Actuellement, le Gret mène principalement un projet intégré de lutte contre la malnutrition, appelé « Tambatra » en phase avec le plan national d’action multisectorielle pour la nutrition ; un projet nommé « Aintsoa » pour lutter contre la malnutrition et les inégalités sanitaires et sociales en milieu urbain à Madagascar par une approche genre et d’entrepreneuriat social, tout en développant diverses activités sensibles à la nutrition comme l’agriculture urbaine ou des services sociaux.
Focus 2030 : En mars 2025, la France accueillera le sommet Nutrition for Growth, qui aura pour objectif de renforcer l’engagement mondial dans la lutte contre la malnutrition. En tant qu’acteur du terrain, quelles sont vos attentes vis-à-vis de cet événement ? Quels engagements vous semblent essentiels pour renforcer l’efficacité de la lutte contre la malnutrition dans le monde ?
Andrimampionona Razakandrainy : Les engagements restent souvent au niveau des discours prononcés par les pays et restent politiques.
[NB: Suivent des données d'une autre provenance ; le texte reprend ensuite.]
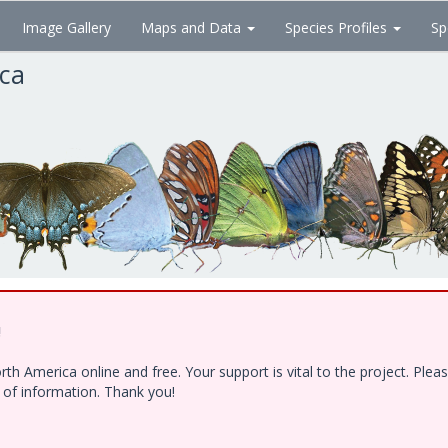
Image Gallery
Maps and Data
Species Profiles
Sp
ica
!
h America online and free. Your support is vital to the project. Ple
e of information. Thank you!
Par contre, les acteurs de terrain sont incontournables pour la réalisation des actions qui visent à atteindre les engagements.
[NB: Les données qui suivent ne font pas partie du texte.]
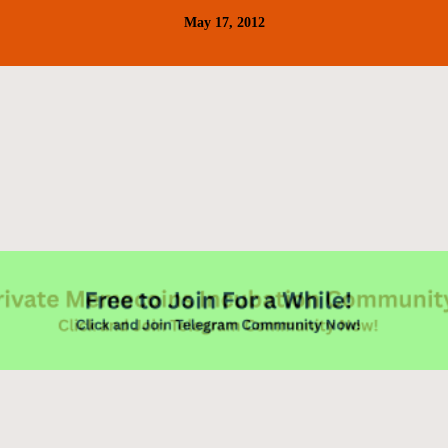
May 17, 2012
J’attends du sommet N4G 2025 :
Pour le cas de Madagascar, le seul engagement programmatique qui soit en lien avec la feuille de route pour la transformation des systèmes alimentaires, en intégrant un objectif sur l’alimentation diversifiée, saine et nutritive est à renforcer pour atteindre les engagements d’impact déjà très ambitieux.
Il faut mettre plus d’accent sur les régimes nutritifs, sûrs, abordables et durables, sur la production locale, sur les contributions des acteurs des secteurs public et privé en vue de plaider en faveur de politiques, de pratiques et de produits alimentaires, commerciaux ou non, garantissant une nutrition optimale à tous les enfants, tou.te.s les adolescent.e.s et toutes les femmes, dans tous les contextes
A mon avis, pour renforcer l’efficacité de la lutte contre la malnutrition dans le monde, les engagements essentiels sont : d’un, celui du financement domestique démontrant, si effectif, une réelle volonté de l’Etat ; et de deux, des engagements sur des actions concrètes avec impacts à long terme, des initiatives locales et innovantes.
Un des enjeux de l’évènement est également l’engagement des bailleurs pour la mobilisation de fonds en faveur de la lutte contre la malnutrition. Il est crucial d’accorder autant d’importance aux acteurs de développement qu’aux organismes des Nations unies et de financer des actions ayant montré leur efficacité, réalistes et pérennes. Il est tout aussi important de considérer les enjeux forts du changement climatique, leurs impacts sur la sécurité alimentaire et nutritionnelle, particulièrement sur les populations vulnérables, de plus en plus visibles et forts.
NB : Les opinions exprimées dans cette interview ne reflètent pas nécessairement les positions de Focus 2030.